Originally Posted by
ScottARoush
thanks Tom....
From what you are saying, it sounds like it would be better to do a flat grind all the way to edge, or a slight hollow grind with edge at same level as spine to allow laying the razor completely flat on the stone... but if you put on a secondary bevel, then you can't simply lay it flat on the stone right??? You have hone it at the angle in which you set the secondary bevel...
As to honing to finer than 1000.... I'm not sure I understand that. If you get a wire edge and then polish it off with rouge on a strop.. you've achieved what you need to achieve right? My understanding of japanese water stones is that you form the edge at the coarser grits and the below that it's a series of polish grits that simply remove the wire edge without stropping. I could be way off base, but that is my understanding of sharpening japanese swords. Having said that, I do believe that honing is my problem.

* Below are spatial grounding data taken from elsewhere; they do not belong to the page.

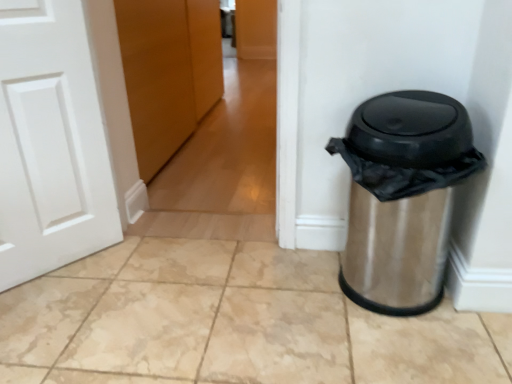 Question: Does stainless steel trash can at right have a greater width compared to wooden door at center?

Choices:
 (A) no
 (B) yes

Answer: (B)

Question: Considering the relative sizes of stainless steel trash can at right and wooden door at center in the image provided, is stainless steel trash can at right bigger than wooden door at center?

Choices:
 (A) yes
 (B) no

Answer: (B)

Question: Is stainless steel trash can at right aimed at wooden door at center?

Choices:
 (A) no
 (B) yes

Answer: (A)

Question: From a real-world perspective, is stainless steel trash can at right located beneath wooden door at center?

Choices:
 (A) no
 (B) yes

Answer: (B)

Question: Does stainless steel trash can at right have a greater height compared to wooden door at center?

Choices:
 (A) yes
 (B) no

Answer: (B)

Question: Is stainless steel trash can at right not inside wooden door at center?

Choices:
 (A) no
 (B) yes

Answer: (B)

Question: From a real-world perspective, is wooden door at center below stainless steel trash can at right?

Choices:
 (A) yes
 (B) no

Answer: (B)

Question: Is wooden door at center thinner than stainless steel trash can at right?

Choices:
 (A) yes
 (B) no

Answer: (A)

Question: Does wooden door at center have a lesser height compared to stainless steel trash can at right?

Choices:
 (A) yes
 (B) no

Answer: (B)

Question: Is stainless steel trash can at right completely or partially inside wooden door at center?

Choices:
 (A) no
 (B) yes

Answer: (A)

Question: Can you see wooden door at center touching stainless steel trash can at right?

Choices:
 (A) no
 (B) yes

Answer: (A)

Question: Is stainless steel trash can at right at the back of wooden door at center?

Choices:
 (A) no
 (B) yes

Answer: (A)

Question: Considering the positions of stainless steel trash can at right and wooden door at center in the image, is stainless steel trash can at right bigger or smaller than wooden door at center?

Choices:
 (A) big
 (B) small

Answer: (B) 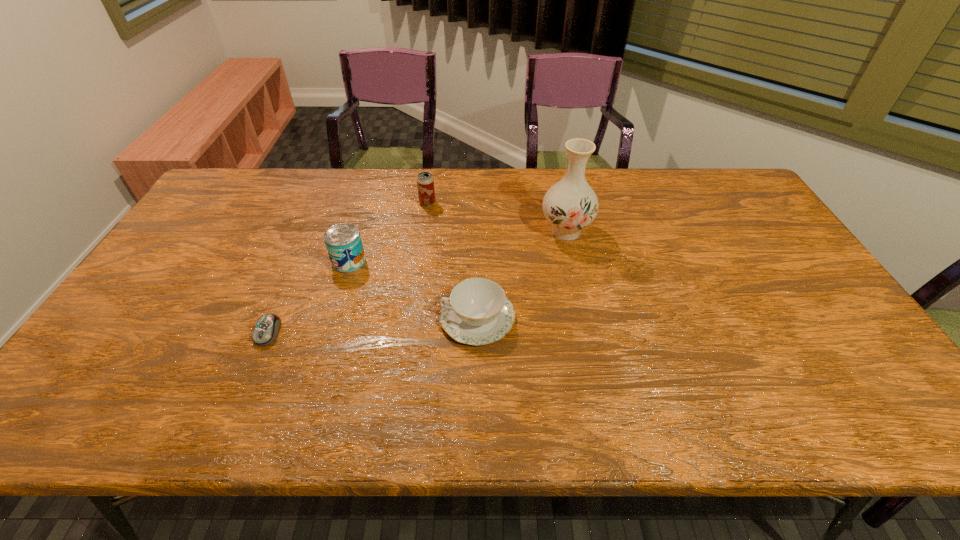 At what (x,y) coordinates should I click in order to perform the action: click on free space located on the left of the tallest object. Please return your answer as a coordinate pair (x, y). Looking at the image, I should click on (482, 231).

The height and width of the screenshot is (540, 960). I want to click on free space located 0.330m on the left of the farthest object, so click(321, 202).

Where is `vacant space located on the right of the fourth object from right to left`? Image resolution: width=960 pixels, height=540 pixels. vacant space located on the right of the fourth object from right to left is located at coordinates (418, 261).

At what (x,y) coordinates should I click in order to perform the action: click on free space located 0.110m on the handle side of the fourth tallest object. Please return your answer as a coordinate pair (x, y). This screenshot has height=540, width=960. Looking at the image, I should click on (396, 318).

Locate an element on the screen. The height and width of the screenshot is (540, 960). vacant space located on the handle side of the fourth tallest object is located at coordinates (350, 318).

Locate an element on the screen. The image size is (960, 540). vacant space situated on the handle side of the fourth tallest object is located at coordinates (377, 318).

Locate an element on the screen. The height and width of the screenshot is (540, 960). vacant point located 0.050m on the wheel side of the leftmost object is located at coordinates (254, 365).

The image size is (960, 540). Find the location of `object that is at the far edge`. object that is at the far edge is located at coordinates (425, 183).

The image size is (960, 540). In the image, there is a desktop. Identify the location of free region at the far edge. (672, 199).

Locate an element on the screen. The width and height of the screenshot is (960, 540). free space at the near edge is located at coordinates (805, 417). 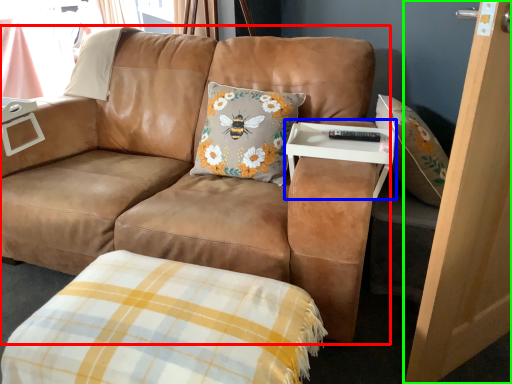 Question: Based on their relative distances, which object is nearer to studio couch (highlighted by a red box)? Choose from table (highlighted by a blue box) and screen door (highlighted by a green box).

Choices:
 (A) table
 (B) screen door

Answer: (A) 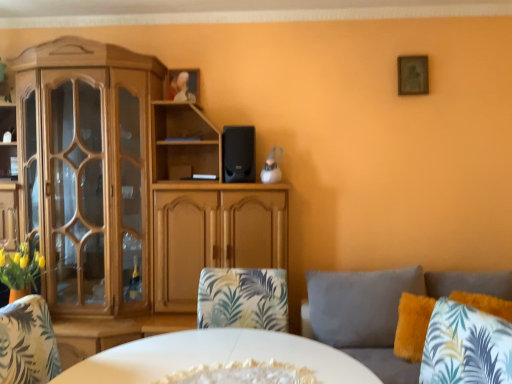 Question: Is wooden cabinet at left wider than black matte speaker at center?

Choices:
 (A) no
 (B) yes

Answer: (B)

Question: Can you confirm if wooden cabinet at left is thinner than black matte speaker at center?

Choices:
 (A) yes
 (B) no

Answer: (B)

Question: Can you confirm if wooden cabinet at left is taller than black matte speaker at center?

Choices:
 (A) no
 (B) yes

Answer: (B)

Question: Is wooden cabinet at left positioned before black matte speaker at center?

Choices:
 (A) no
 (B) yes

Answer: (B)

Question: From the image's perspective, does wooden cabinet at left appear higher than black matte speaker at center?

Choices:
 (A) yes
 (B) no

Answer: (B)

Question: Visually, is fluffy gray couch at right positioned to the left or to the right of white glossy plate at center?

Choices:
 (A) right
 (B) left

Answer: (A)

Question: Considering their positions, is fluffy gray couch at right located in front of or behind white glossy plate at center?

Choices:
 (A) front
 (B) behind

Answer: (A)

Question: Is fluffy gray couch at right bigger or smaller than white glossy plate at center?

Choices:
 (A) big
 (B) small

Answer: (A)

Question: Does point (379, 349) appear closer or farther from the camera than point (139, 357)?

Choices:
 (A) closer
 (B) farther

Answer: (B)

Question: Considering the positions of wooden picture frame at upper right and fluffy gray couch at right in the image, is wooden picture frame at upper right wider or thinner than fluffy gray couch at right?

Choices:
 (A) thin
 (B) wide

Answer: (A)

Question: Visually, is wooden picture frame at upper right positioned to the left or to the right of fluffy gray couch at right?

Choices:
 (A) right
 (B) left

Answer: (A)

Question: From a real-world perspective, is wooden picture frame at upper right above or below fluffy gray couch at right?

Choices:
 (A) above
 (B) below

Answer: (A)

Question: In terms of size, does wooden picture frame at upper right appear bigger or smaller than fluffy gray couch at right?

Choices:
 (A) small
 (B) big

Answer: (A)

Question: From the image's perspective, is fluffy yellow pillow at lower right located above or below wooden cabinet at left?

Choices:
 (A) above
 (B) below

Answer: (B)

Question: Do you think fluffy yellow pillow at lower right is within wooden cabinet at left, or outside of it?

Choices:
 (A) outside
 (B) inside

Answer: (A) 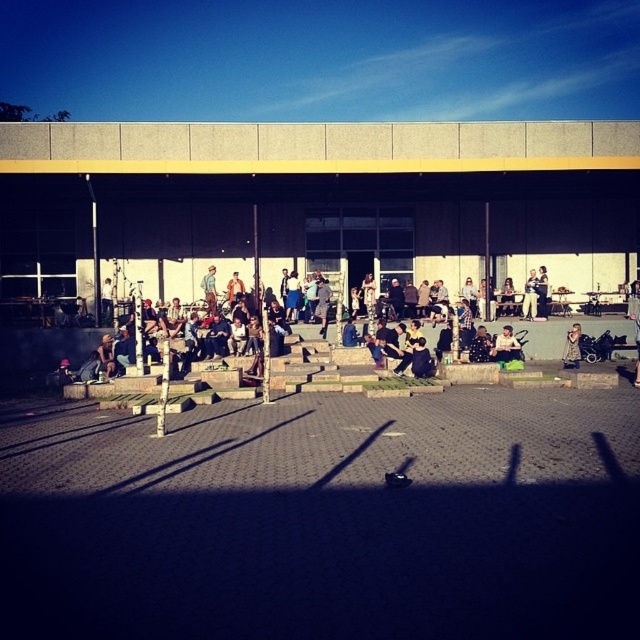 Does point (502, 356) come closer to viewer compared to point (563, 355)?

Yes, point (502, 356) is closer to viewer.

Is matte black jacket at center taller than denim jacket at lower right?

In fact, matte black jacket at center may be shorter than denim jacket at lower right.

Where is `matte black jacket at center`? The width and height of the screenshot is (640, 640). matte black jacket at center is located at coordinates (506, 346).

Image resolution: width=640 pixels, height=640 pixels. Find the location of `matte black jacket at center`. matte black jacket at center is located at coordinates (506, 346). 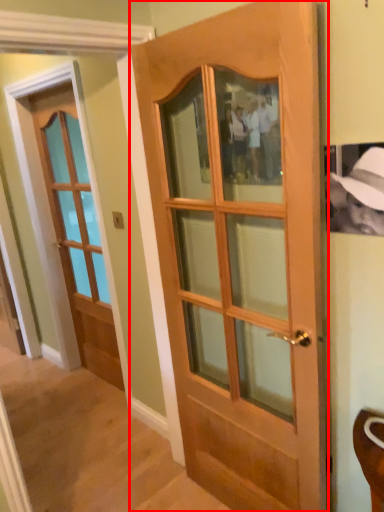 Question: From the image, what is the correct spatial relationship of door (annotated by the red box) in relation to door?

Choices:
 (A) left
 (B) right

Answer: (B) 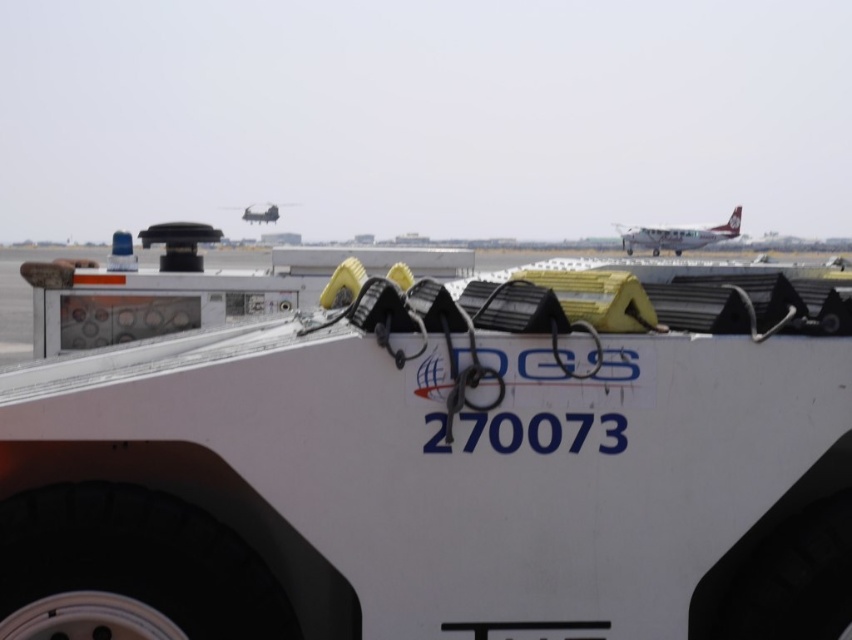 Looking at this image, you are a pilot preparing for takeoff and you see the white matte airplane at upper right and the metallic silver airplane at upper center. Which airplane is positioned lower in the sky?

The white matte airplane at upper right is positioned lower than the metallic silver airplane at upper center because it is described as being below it.

You are a ground crew member at the airport. You need to determine which airplane, the white matte airplane at upper right or the metallic silver airplane at upper center, requires more space for parking. Based on the scene, which one would need a larger area?

The white matte airplane at upper right is bigger than the metallic silver airplane at upper center, so it would require more space for parking.

You are standing at the point labeled as point (430, 454) in the image. What object are you facing?

The point (430, 454) corresponds to the white matte trailer truck at center, so you are facing the white matte trailer truck at center. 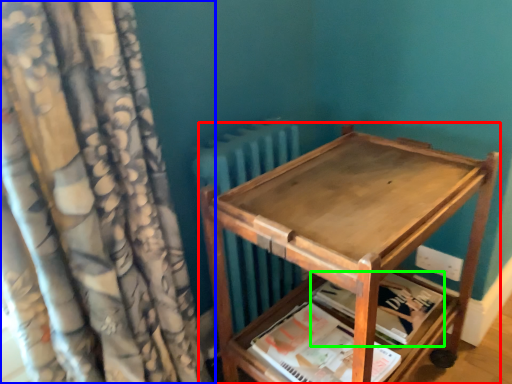 Question: Which object is positioned farthest from furniture (highlighted by a red box)? Select from curtain (highlighted by a blue box) and paperback book (highlighted by a green box).

Choices:
 (A) curtain
 (B) paperback book

Answer: (A) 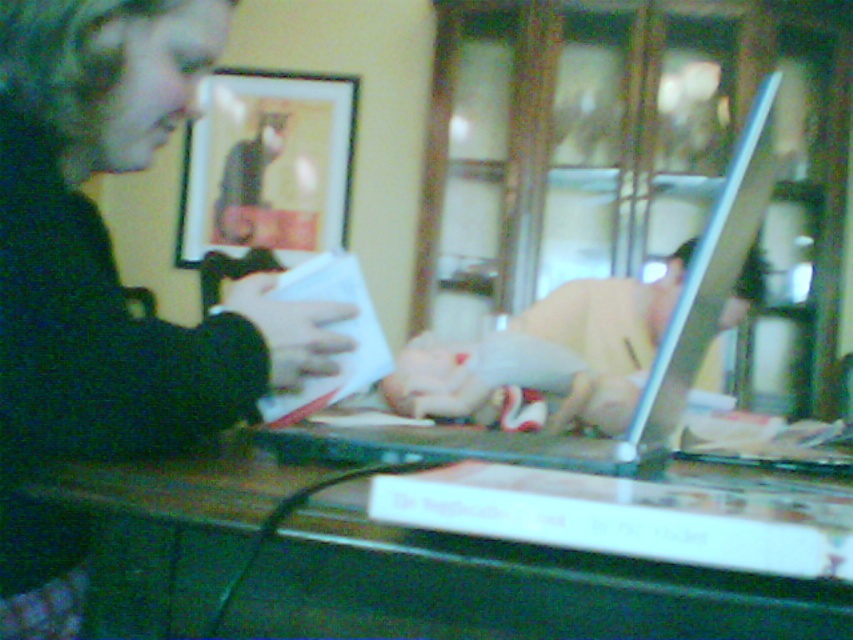 Which is more to the left, matte black laptop at upper right or wooden table at center?

matte black laptop at upper right

Does matte black laptop at upper right have a lesser width compared to wooden table at center?

Correct, matte black laptop at upper right's width is less than wooden table at center's.

Is point (13, 81) positioned after point (534, 554)?

Yes.

Locate an element on the screen. The image size is (853, 640). matte black laptop at upper right is located at coordinates (107, 280).

Is wooden table at center taller than matte black picture frame at upper center?

Answer: No.

The image size is (853, 640). I want to click on wooden table at center, so click(x=503, y=588).

Is point (196, 563) farther from viewer compared to point (329, 216)?

That is False.

You are a GUI agent. You are given a task and a screenshot of the screen. Output one action in this format:
    pyautogui.click(x=<x>, y=<y>)
    Task: Click on the wooden table at center
    This screenshot has height=640, width=853.
    Given the screenshot: What is the action you would take?
    pyautogui.click(x=503, y=588)

Which is more to the left, matte black picture frame at upper center or smooth beige shirt at center?

Positioned to the left is matte black picture frame at upper center.

Does matte black picture frame at upper center have a greater height compared to smooth beige shirt at center?

Correct, matte black picture frame at upper center is much taller as smooth beige shirt at center.

Is point (273, 172) in front of point (608, 376)?

That is False.

Identify the location of matte black picture frame at upper center. The height and width of the screenshot is (640, 853). (267, 164). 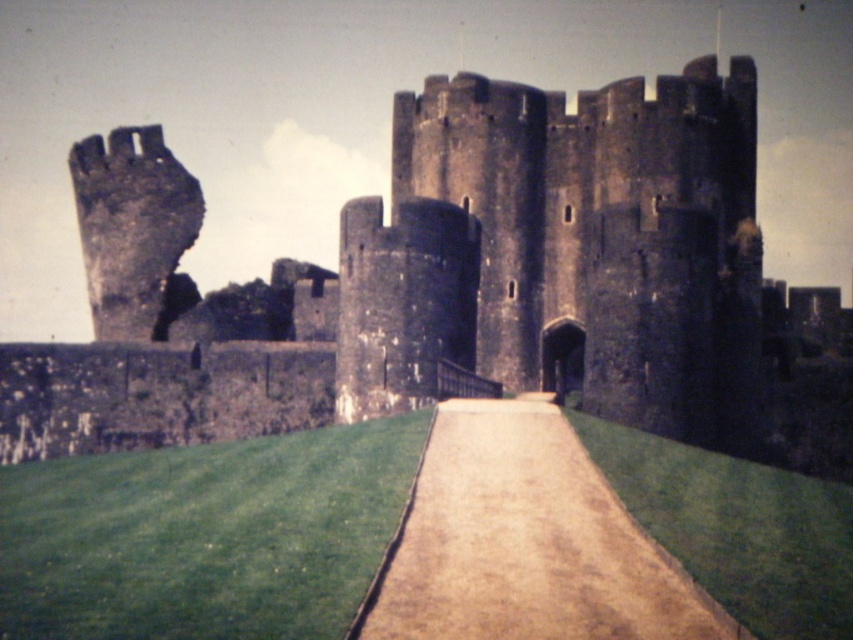 You are a knight approaching the castle and notice the green grass at lower left and the brown gravel path at center. Which direction should you walk to stay on the path?

To stay on the brown gravel path at center, you should walk to the right of the green grass at lower left since the green grass at lower left is located to the left of the path.

You are standing at the entrance of the medieval castle and notice two points marked on the pathway leading up to the castle. The first point is at coordinates point (x=532, y=332) and the second is at point (x=508, y=589). Which point is closer to you as you stand at the entrance?

Point (x=532, y=332) is closer to you because it is further to the viewer than point (x=508, y=589), meaning it is positioned nearer to your current location at the entrance.

You are standing at the point marked by coordinates (465, 285) in the image of the medieval castle. What structure are you directly positioned at?

The point marked by coordinates (465, 285) corresponds to the dark stone castle at center, so you are directly positioned at the dark stone castle at center.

But I have a feeling it's because of my screwed up edge geometry. I'm about to just start completely over and go by some actual dimensions of an actual western styly razor. I reground last night to what looks to me to be a kamisori... and it's worse if anything. Shaves my cheek hair great... but can't get the chin and mustache.
As to temper....Well I know my 1084 and I temper it to 400 which should be something like 58 rockwell which would be less than a commercial razor. but that's just a matter of ease and frequency of sharpening...not the actual quality of the edge according to my understanding. Also... I use a variable speed KMG set at low settings and sharp belt for putting the initial edge on with frequent water dips.... I've never had an issue with losing temper on the belt. But I've sure seen it happen!